Gabon, le concert des casseroles réprimé dans le sang

Lancé au Gabon le mercredi 17 février 2021 et poursuivi le jour suivant, le concert de casseroles a connu une issue sanglante dans la nuit du 18 février 2021 avec la mort sous les balles des forces de sécurité du Gabon d’au moins deux manifestants.

Par Jocksy Ondo-Louemba

Une des victime abattues à Ntoum dans la périphérie de Libreville a été formellement identifiée il s’agit deEmane M’vono Djinky, étudiant à l’Université de Libreville

Le mercredi 17 février 2021, las de subir les nombreuses mesures qui impactent leurs conditions de vie (perte de revenus par la fermeture de commerces et l’interdiction de certaines activités commerciales) les Gabonais ont décidé de protester contre l’ensemble des mesures prises par l’exécutif du Gabon pour lutter contre le coronavirus par un concert des casseroles. Initié sur les réseaux sociaux par des Gabonais installés au Gabon, ce mode de protestation pacifique avait été choisi pour « sauver des vies » tout en visant à interpeller vivement le régime d’Ali Bongo sur l’accélération de la paupérisation de la population.

La première casserolade au Gabon


Le mercredi 17 février 2021 à 20 h 00 donc, les Gabonais contestent les mesures prises par le gouvernement qu’ils qualifient de suicidaires en frappant sur des ustensiles domestiques. Soucieux de s’inscrire dans une technique populaire collective et ancienne de protestation (les premières casserolades ont été pratiquées par les opposants à la monarchie de juillet en France) et de montrer leur détermination, la manifestation à laquelle participe également des vedettes du show-business local est un succès. Mais dans le cœur du pouvoir gabonais, on s’inquiète vivement, car cet élan citoyen hors contexte électoral ne s’est pas vu au Gabon depuis 1990 et cette année-là, il avait manqué de peu d’emporter le régime de Bongo premier du nom.
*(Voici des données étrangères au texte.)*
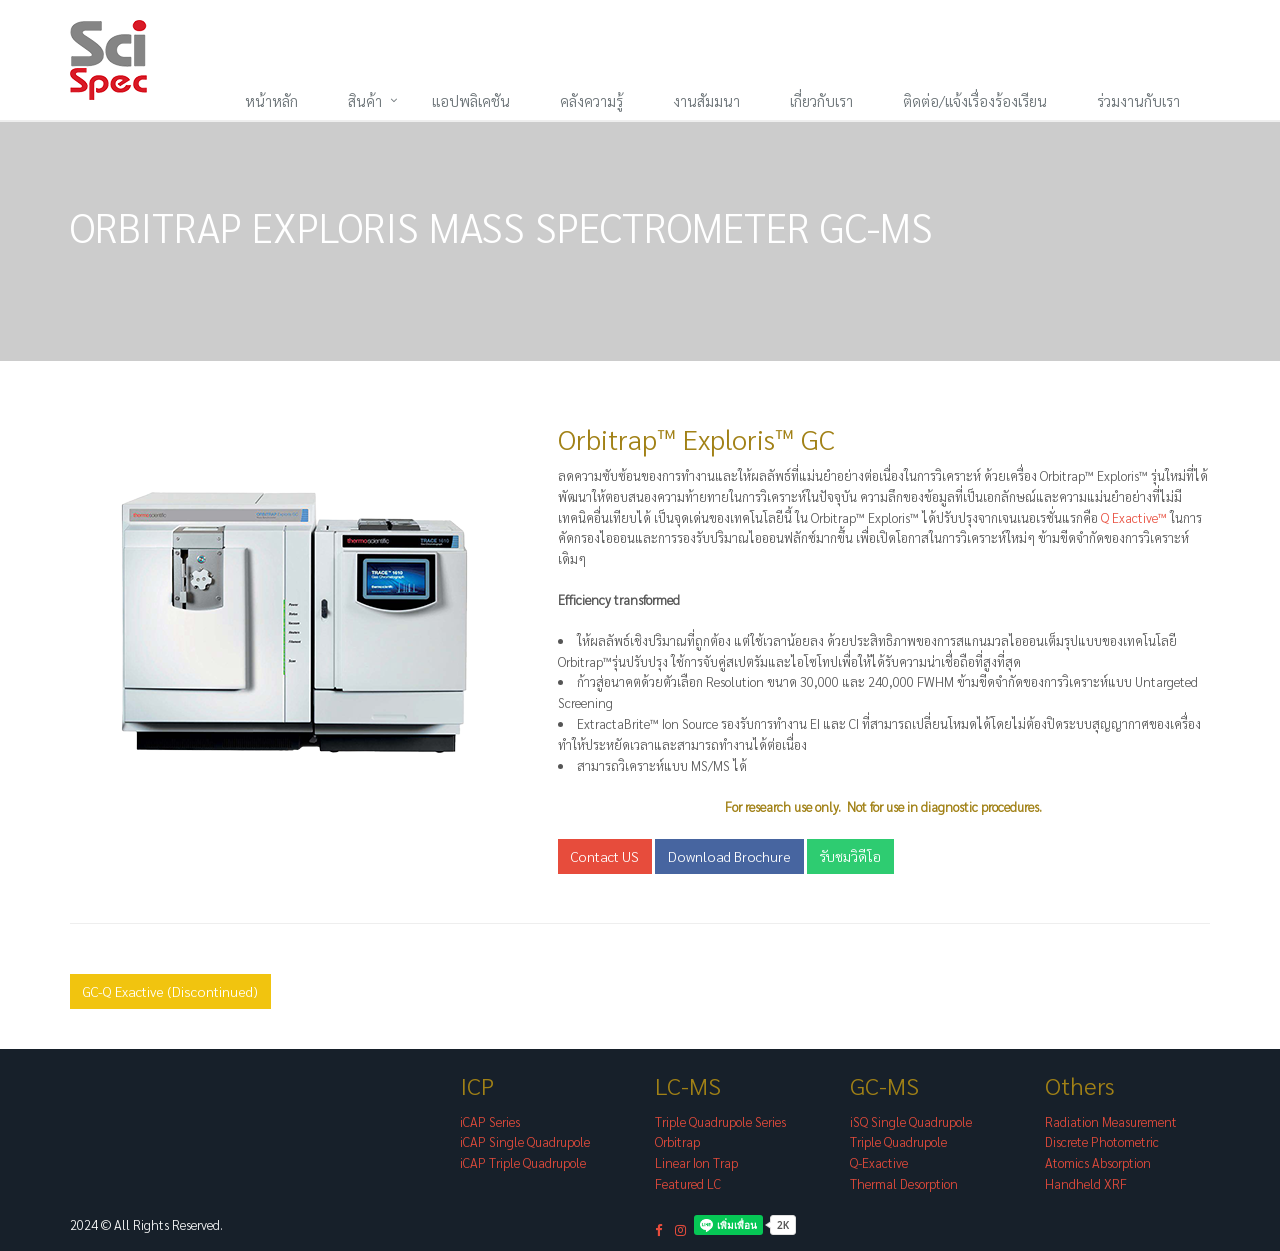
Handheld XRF (1086, 1183)
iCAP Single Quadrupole (525, 1141)
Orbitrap (677, 1141)
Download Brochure (729, 856)
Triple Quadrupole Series (720, 1121)
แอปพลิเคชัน (471, 100)
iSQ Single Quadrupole (911, 1121)
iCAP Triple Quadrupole (523, 1162)
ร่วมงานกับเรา (1138, 100)
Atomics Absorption (1098, 1162)
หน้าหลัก (271, 100)
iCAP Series (490, 1121)
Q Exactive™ (1135, 517)
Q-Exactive (879, 1162)
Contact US (605, 856)
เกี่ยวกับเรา (821, 100)
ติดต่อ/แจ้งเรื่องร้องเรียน (975, 100)
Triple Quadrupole (898, 1141)
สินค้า (365, 100)
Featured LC (688, 1183)
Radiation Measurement (1111, 1121)
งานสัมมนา (706, 100)
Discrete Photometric (1102, 1141)
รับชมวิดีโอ (850, 856)
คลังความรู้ (591, 100)
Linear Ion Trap (696, 1162)
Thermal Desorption (904, 1183)
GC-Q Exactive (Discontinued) (170, 991)
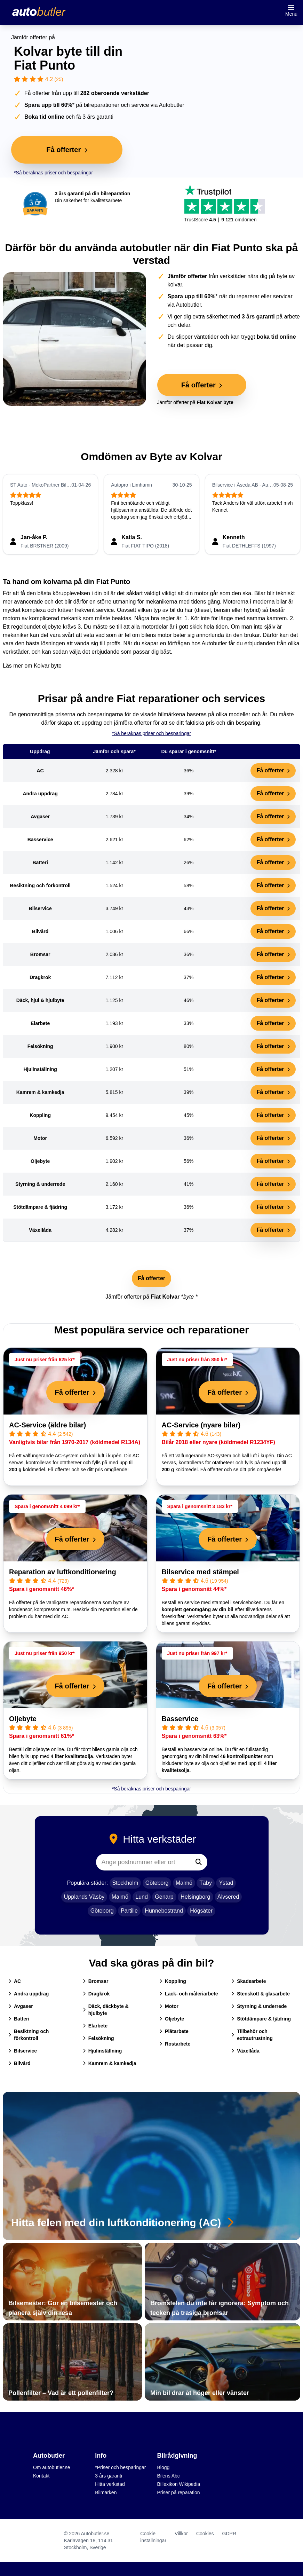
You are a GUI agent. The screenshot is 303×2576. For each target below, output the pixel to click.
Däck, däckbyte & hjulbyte (106, 2009)
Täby (205, 1883)
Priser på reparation (178, 2492)
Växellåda (245, 2051)
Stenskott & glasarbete (260, 1993)
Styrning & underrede (259, 2006)
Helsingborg (195, 1897)
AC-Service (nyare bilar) (201, 1425)
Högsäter (201, 1911)
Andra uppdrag (28, 1993)
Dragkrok (96, 1993)
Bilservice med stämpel (200, 1572)
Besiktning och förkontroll (28, 2034)
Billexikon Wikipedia (178, 2484)
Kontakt (41, 2476)
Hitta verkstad (110, 2484)
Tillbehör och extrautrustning (252, 2034)
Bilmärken (106, 2492)
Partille (129, 1911)
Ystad (226, 1883)
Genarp (164, 1897)
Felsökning (98, 2038)
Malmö (184, 1883)
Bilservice (22, 2051)
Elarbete (95, 2025)
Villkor (181, 2533)
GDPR (229, 2533)
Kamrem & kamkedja (109, 2063)
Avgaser (20, 2006)
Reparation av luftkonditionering (62, 1572)
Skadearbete (248, 1981)
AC (14, 1981)
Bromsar (96, 1981)
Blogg (163, 2467)
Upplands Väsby (84, 1897)
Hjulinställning (102, 2051)
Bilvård (19, 2063)
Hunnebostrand (164, 1911)
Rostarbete (174, 2044)
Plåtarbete (174, 2031)
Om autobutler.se (51, 2467)
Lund (141, 1897)
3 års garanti (108, 2476)
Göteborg (157, 1883)
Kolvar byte (48, 666)
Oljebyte (23, 1719)
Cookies (205, 2533)
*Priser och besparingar (120, 2467)
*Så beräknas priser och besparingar (53, 172)
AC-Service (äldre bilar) (47, 1425)
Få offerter (273, 770)
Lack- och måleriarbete (188, 1993)
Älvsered (228, 1897)
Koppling (172, 1981)
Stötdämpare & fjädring (261, 2019)
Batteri (18, 2019)
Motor (168, 2006)
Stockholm (125, 1883)
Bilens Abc (168, 2476)
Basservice (180, 1719)
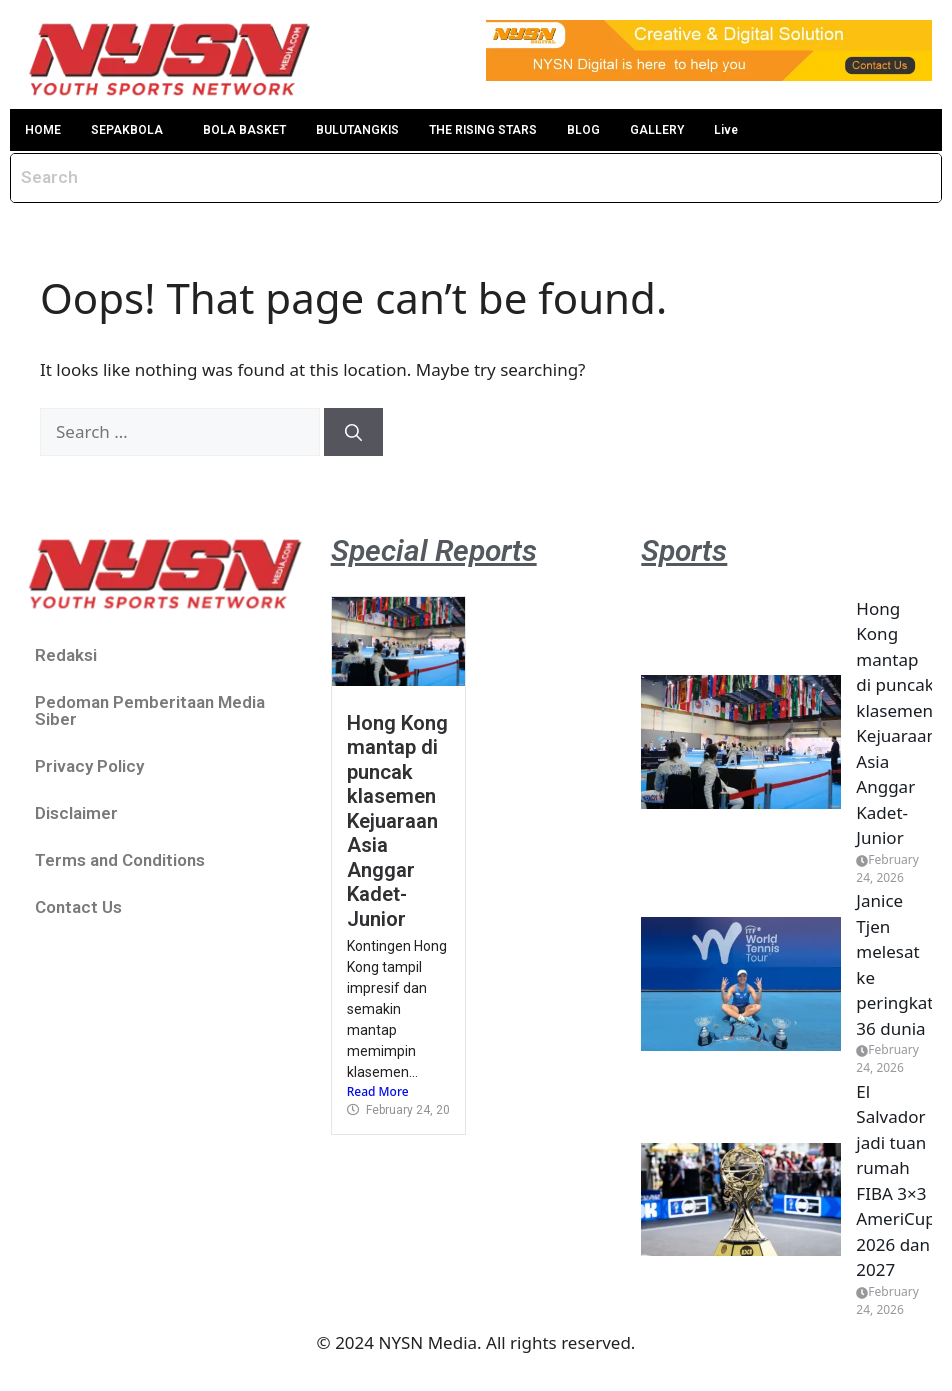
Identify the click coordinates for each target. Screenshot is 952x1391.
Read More (378, 1091)
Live (726, 130)
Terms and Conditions (120, 860)
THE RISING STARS (483, 130)
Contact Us (78, 907)
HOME (43, 130)
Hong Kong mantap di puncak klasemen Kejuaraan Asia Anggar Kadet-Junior (397, 821)
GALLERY (657, 130)
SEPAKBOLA (127, 130)
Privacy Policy (89, 766)
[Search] (353, 432)
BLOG (583, 130)
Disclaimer (76, 813)
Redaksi (66, 655)
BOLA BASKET (244, 130)
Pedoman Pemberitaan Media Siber (150, 710)
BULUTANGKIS (357, 130)
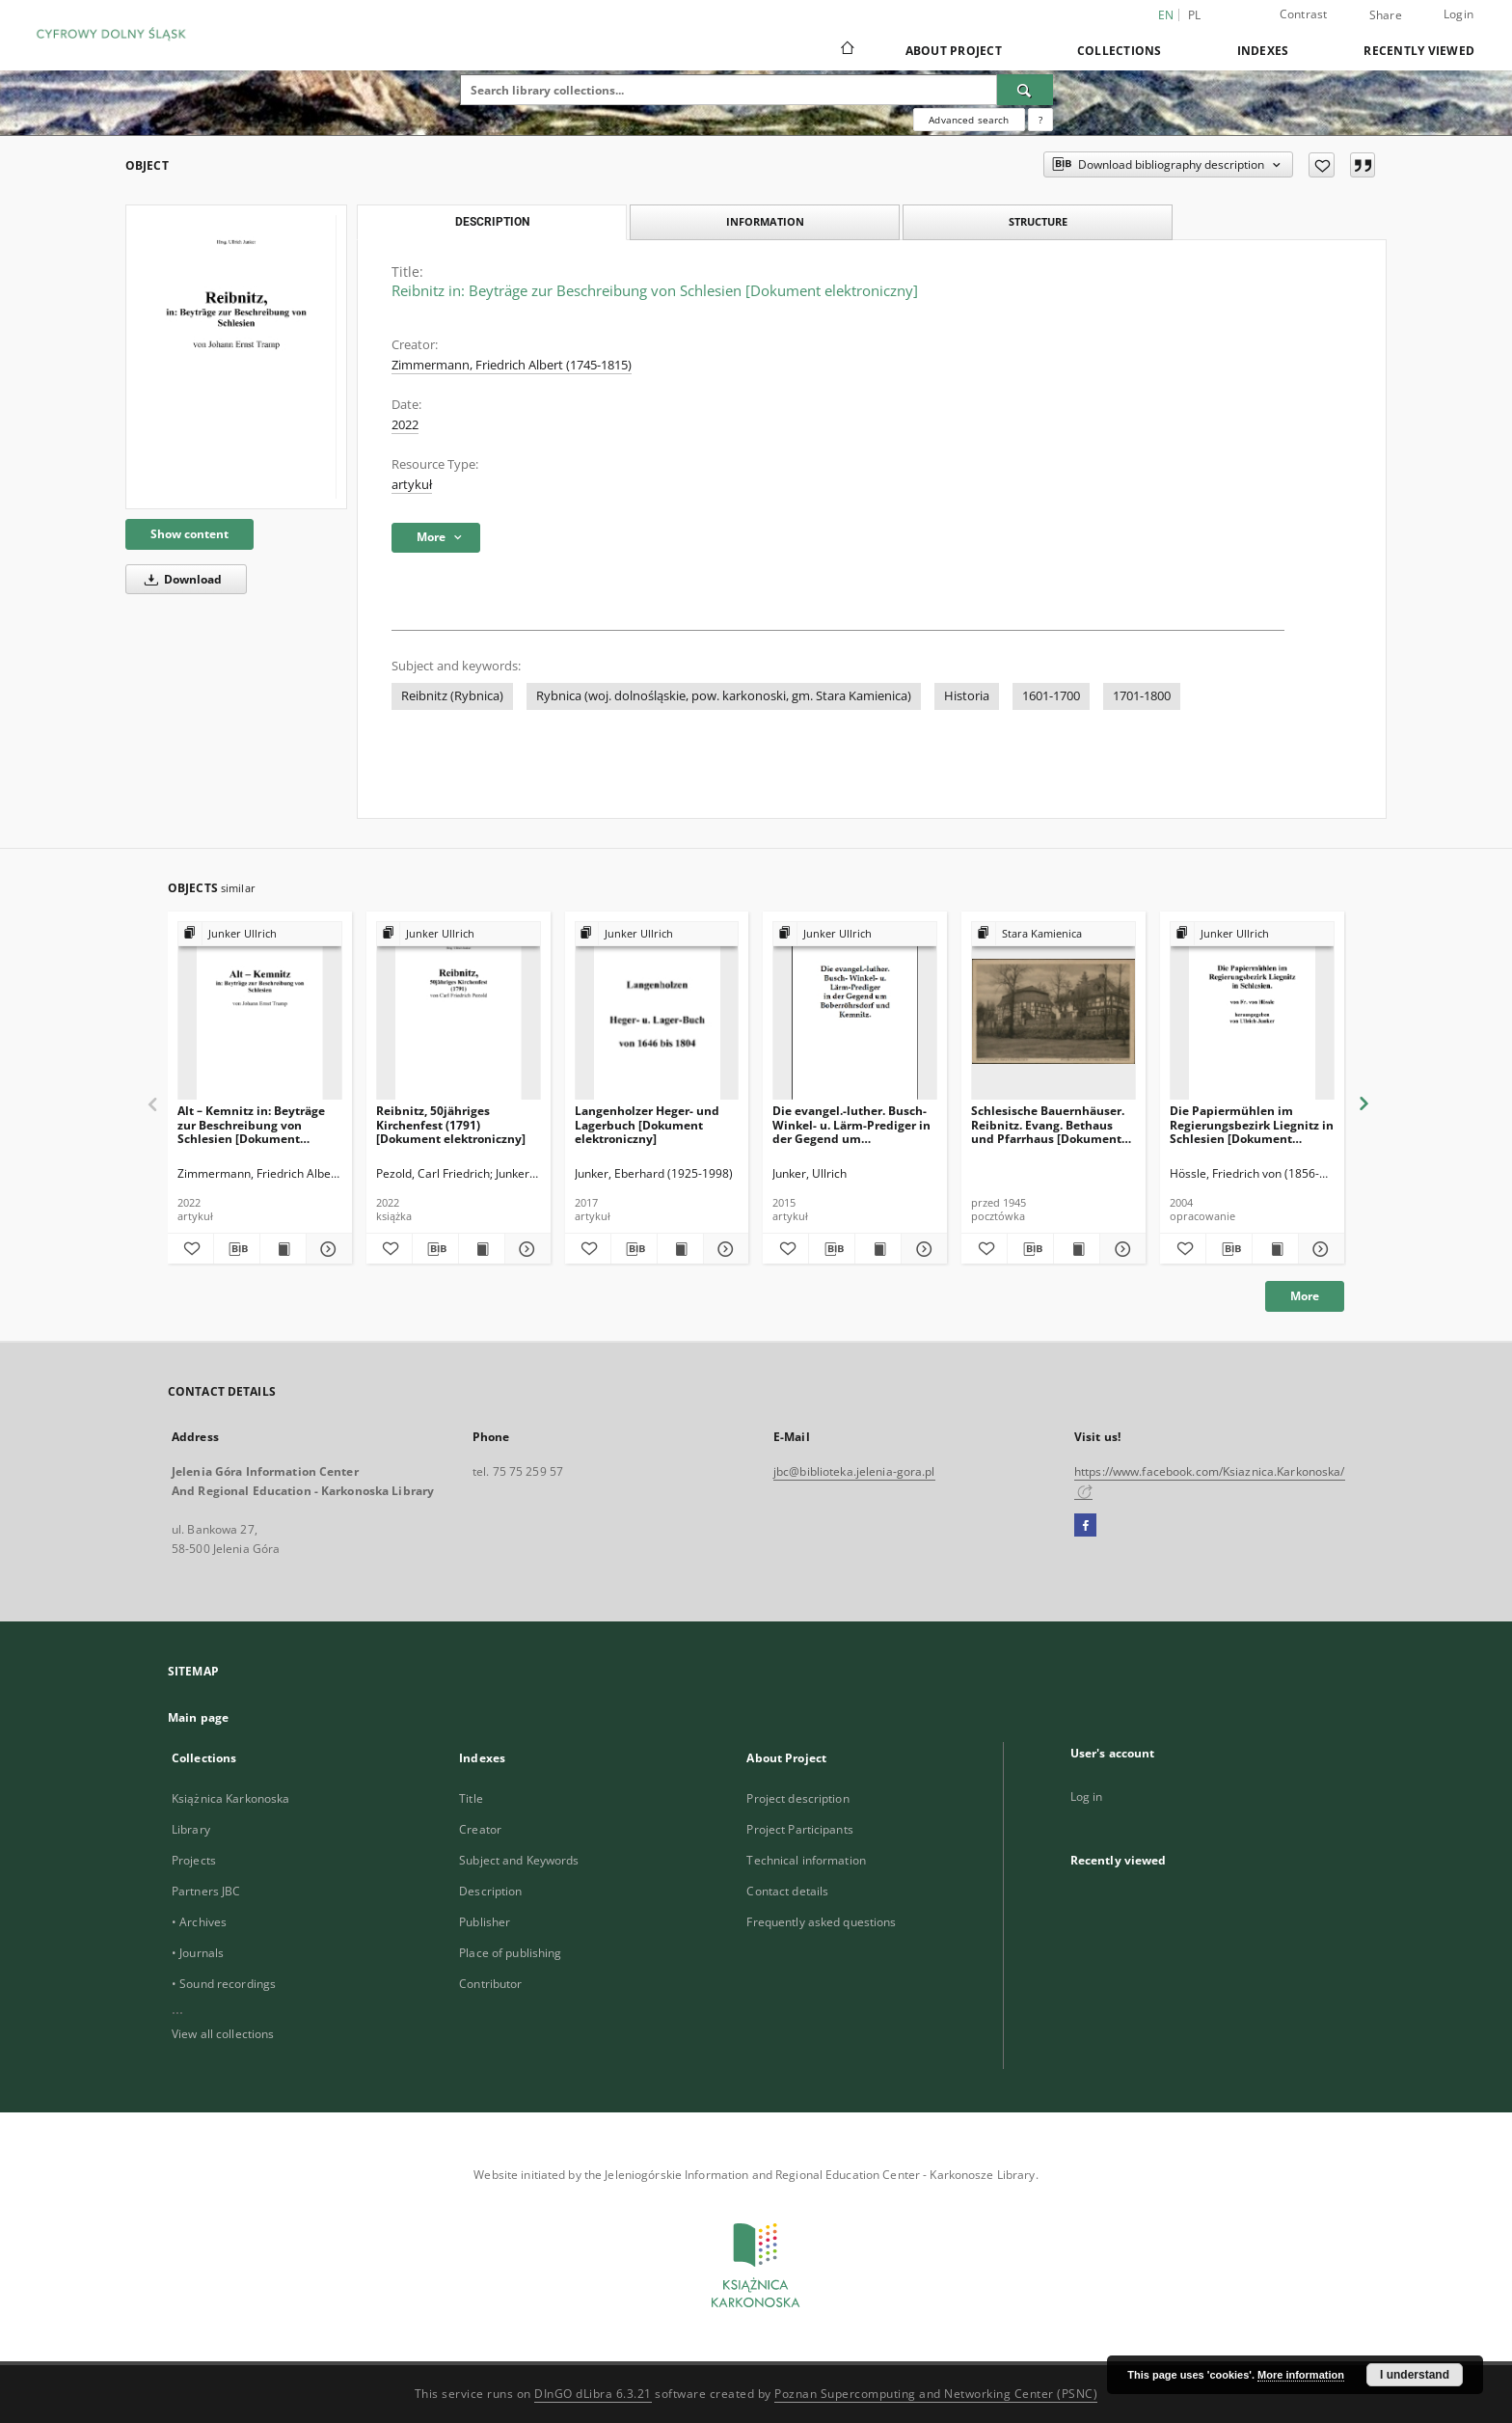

Des ordres sont donnés par le cœur même du pouvoir gabonais qui tonne de « ne pas laisser la chienlit s’installer au Gabon » en affirmant avec véhémence que « l’ordre doit régner quoi qu’il en coûte ».

Charivari contre tirs à balles réelles


Jeudi 18 février 2021, les Gabonais sont plus nombreux à protester contre les mesures gouvernementales en tapant dans les ustensiles de cuisine. Dans les quartiers les plus précaires (Akébés, PK 6…) et les plus touchés par les mesures notamment l’interdiction de commerces informels dont vivent l’écrasante majorité des populations, on manifeste sa colère contre les mesures suicidaires, mais très vite l’appareil répressif se met en place : bombes lacrymogènes, grenades assourdissantes, mais aussi tirs à balles réelles. Gildas Eloko est abattu au PK6 à Libreville tandis qu’à Ntoum dans la lointaine banlieue de la capitale un jeune homme est abattu à bout portant selon les témoins par un élément de la Brigade Anti Criminalité de ladite localité. Plusieurs contestataires sont arrêtés et passés à tabac et au moment où nous publions, un bilan de la nuit violente et sanglante ne peut être dressé.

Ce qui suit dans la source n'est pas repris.